The most frequent inherited renal phosphate-wasting disease in humans is X-linked hypophosphatemia (XLH). The murine homolog is Hyp (hypophosphatemia). XLH patients and Hyp mice lose phosphate via the urine and show impaired bone mineralization as a consequence of hypophosphatemia and alterations in the organic bone matrix. The disease is caused by loss-of-function mutations in PHEX (Phosphate-regulating endopeptidase homolog, X-linked) in mice and men. By mechanisms that are poorly understood, PHEX mutations lead to excessive secretion of the bone-derived, phosphotropic hormone fibroblast growth factor-23 (FGF23) [1,2,3].

FGF23 is a 32 kDa glycoprotein circulating in the bloodstream. Only the intact molecule is biologically active. FGF23 signals through FGF receptors (FGFRs), with FGFR1c being the most important receptor under physiological conditions. High affinity binding of FGF23 to FGFRs in the cell membrane requires the presence of the co-receptor protein αKlotho [4,5]. The major site of action of FGF23 is the kidney, where it inhibits tubular reabsorption of phosphate and suppresses vitamin D hormone (1,25(OH)₂D) production in proximal renal tubules [6]. Excessive concentrations of intact FGF23 lead to renal phosphate wasting, hypophosphatemia, and impaired bone mineralization in patients with normal kidney function [7].

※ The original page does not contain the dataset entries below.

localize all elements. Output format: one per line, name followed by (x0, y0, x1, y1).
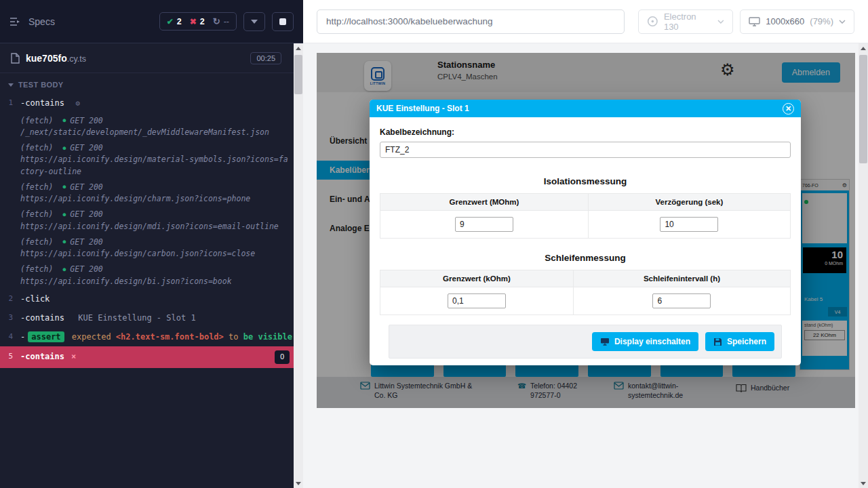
browser-label: Electron 130 (664, 12, 713, 32)
chevron-down-icon (251, 20, 258, 24)
chevron-down-icon (839, 20, 846, 24)
scrollbar-thumb[interactable] (859, 55, 867, 163)
scroll-up-icon[interactable] (859, 43, 868, 53)
grenzwert-mohm-input[interactable] (455, 217, 513, 232)
url-input[interactable] (317, 9, 625, 34)
col-schleifenintervall: Schleifenintervall (h) (573, 270, 790, 287)
collapse-button[interactable] (243, 12, 265, 31)
verzoegerung-input[interactable] (660, 217, 718, 232)
save-floppy-icon (713, 338, 722, 346)
stat-passed: ✔ 2 (167, 17, 182, 26)
main-scrollbar[interactable] (859, 43, 868, 488)
fetch-label: (fetch) (20, 182, 53, 193)
status-dot: ● (62, 266, 66, 274)
modal-footer: Display einschalten Speichern (389, 325, 782, 359)
fetch-status: GET 200 (70, 209, 102, 220)
sidebar-scrollbar[interactable] (294, 43, 303, 488)
display-einschalten-button[interactable]: Display einschalten (592, 332, 698, 351)
fetch-url: https://api.iconify.design/charm.json?ic… (20, 193, 292, 205)
cypress-reporter-sidebar: Specs ✔ 2 ✖ 2 ↻ -- kue705f (0, 0, 303, 488)
test-stats: ✔ 2 ✖ 2 ↻ -- (159, 12, 237, 30)
fetch-status: GET 200 (70, 237, 102, 248)
network-log-row[interactable]: (fetch)●GET 200 https://api.iconify.desi… (0, 235, 303, 262)
command-name: -click (20, 294, 50, 304)
status-dot: ● (62, 238, 66, 246)
browser-select[interactable]: Electron 130 (638, 9, 733, 34)
viewport-size: 1000x660 (766, 16, 804, 26)
command-row-contains-1[interactable]: 1 -contains ⚙ (0, 94, 303, 113)
check-icon: ✔ (167, 17, 174, 26)
modal-title: KUE Einstellung - Slot 1 (376, 104, 469, 113)
runner-url-bar: Electron 130 1000x660 (79%) (303, 0, 868, 43)
fetch-status: GET 200 (70, 182, 102, 193)
fetch-label: (fetch) (20, 115, 53, 127)
schleifenmessung-heading: Schleifenmessung (380, 253, 791, 263)
scroll-down-icon[interactable] (294, 479, 303, 488)
command-log: 1 -contains ⚙ (fetch)●GET 200 /_next/sta… (0, 94, 303, 368)
scroll-up-icon[interactable] (294, 43, 303, 53)
fetch-status: GET 200 (70, 115, 102, 127)
element-count-badge: 0 (275, 350, 290, 364)
scrollbar-thumb[interactable] (294, 55, 302, 94)
network-log-row[interactable]: (fetch)●GET 200 /_next/static/developmen… (0, 113, 303, 141)
stat-pending: ↻ -- (213, 16, 229, 26)
fetch-label: (fetch) (20, 264, 53, 275)
specs-menu-icon[interactable] (9, 17, 22, 26)
col-grenzwert-kohm: Grenzwert (kOhm) (380, 270, 574, 287)
stop-button[interactable] (272, 12, 294, 31)
network-log-row[interactable]: (fetch)●GET 200 https://api.iconify.desi… (0, 180, 303, 207)
command-row-contains-failed[interactable]: 5 -contains × 0 (0, 346, 303, 368)
kabelbezeichnung-input[interactable] (380, 142, 791, 158)
col-verzoegerung: Verzögerung (sek) (588, 194, 790, 211)
grenzwert-kohm-input[interactable] (448, 293, 506, 308)
fetch-url: https://api.iconify.design/bi.json?icons… (20, 276, 292, 287)
assert-badge: assert (28, 331, 64, 342)
modal-title-bar: KUE Einstellung - Slot 1 ✕ (370, 100, 801, 117)
aut-iframe: LITTWIN Stationsname CPLV4_Maschen ⚙ Abm… (317, 53, 855, 408)
status-dot: ● (62, 183, 66, 191)
command-row-contains-3[interactable]: 3 -contains KUE Einstellung - Slot 1 (0, 308, 303, 327)
network-log-row[interactable]: (fetch)●GET 200 https://api.iconify.desi… (0, 262, 303, 289)
chevron-down-icon (717, 20, 724, 24)
fetch-label: (fetch) (20, 209, 53, 220)
fetch-status: GET 200 (70, 264, 102, 275)
fetch-url: https://api.iconify.design/mdi.json?icon… (20, 221, 292, 232)
command-row-click[interactable]: 2 -click (0, 289, 303, 308)
command-name: -contains (20, 313, 64, 323)
line-number: 3 (0, 312, 20, 324)
fetch-url: /_next/static/development/_devMiddleware… (20, 127, 292, 138)
isolationsmessung-heading: Isolationsmessung (380, 176, 791, 186)
command-name: -contains (20, 98, 64, 108)
monitor-icon (749, 17, 760, 26)
kue-settings-modal: KUE Einstellung - Slot 1 ✕ Kabelbezeichn… (370, 100, 801, 365)
stop-icon (279, 18, 286, 25)
line-number: 4 (0, 331, 20, 343)
stat-failed: ✖ 2 (190, 17, 205, 26)
fetch-label: (fetch) (20, 237, 53, 248)
network-log-row[interactable]: (fetch)●GET 200 https://api.iconify.desi… (0, 207, 303, 235)
status-dot: ● (62, 211, 66, 219)
close-icon[interactable]: ✕ (783, 103, 794, 115)
command-name: -contains (20, 350, 64, 364)
line-number: 5 (0, 350, 20, 364)
fetch-url: https://api.iconify.design/carbon.json?i… (20, 248, 292, 260)
assert-selector: <h2.text-sm.font-bold> (116, 332, 224, 342)
line-number: 1 (0, 97, 20, 110)
viewport-select[interactable]: 1000x660 (79%) (740, 9, 854, 34)
speichern-button[interactable]: Speichern (705, 332, 774, 351)
command-row-assert[interactable]: 4 -assert expected <h2.text-sm.font-bold… (0, 327, 303, 346)
status-dot: ● (62, 144, 66, 152)
network-log-row[interactable]: (fetch)●GET 200 https://api.iconify.desi… (0, 140, 303, 180)
fetch-status: GET 200 (70, 142, 102, 154)
line-number: 2 (0, 293, 20, 305)
schleifenintervall-input[interactable] (652, 293, 711, 308)
spec-file-row[interactable]: kue705fo.cy.ts 00:25 (0, 43, 303, 73)
status-dot: ● (62, 117, 66, 125)
fetch-url: https://api.iconify.design/material-symb… (20, 154, 292, 178)
test-body-toggle[interactable]: TEST BODY (0, 73, 303, 94)
scroll-down-icon[interactable] (859, 479, 868, 488)
refresh-icon: ↻ (213, 16, 220, 26)
viewport-zoom: (79%) (810, 16, 833, 26)
fail-x-icon: × (71, 350, 76, 364)
reporter-header: Specs ✔ 2 ✖ 2 ↻ -- (0, 0, 303, 43)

Although FGF23 mainly acts on epithelial cells in the kidney under physiological conditions, other organs such as the cardiovascular system may become targets of FGF23 signaling in pathological settings. The cardiovascular sequelae of chronically elevated FGF23 are still controversial. Studies in chronic kidney disease (CKD) patients have shown that elevated FGF23 levels are independently associated with CKD progression, left ventricular (LV) hypertrophy, cardiovascular risk, and all-cause mortality [8,9,10]. A key question in this context is whether FGF23 is only a biomarker of impaired phosphate metabolism or chronic inflammation or whether there is a causal link between FGF23 and increased cardiovascular risk. The myocardium does not express αKlotho [10,11], so the heart is likely not a target of FGF23 action under normal conditions. However, at high circulating concentrations such as those found in CKD patients, FGF23 may promote LV hypertrophy by a direct, αKlotho-independent, FGFR4-mediated action on cardiomyocytes [10,11,12]. Alternatively, FGF23 excess may cause LV hypertrophy by contributing to volume overload through its sodium-conserving effect [13].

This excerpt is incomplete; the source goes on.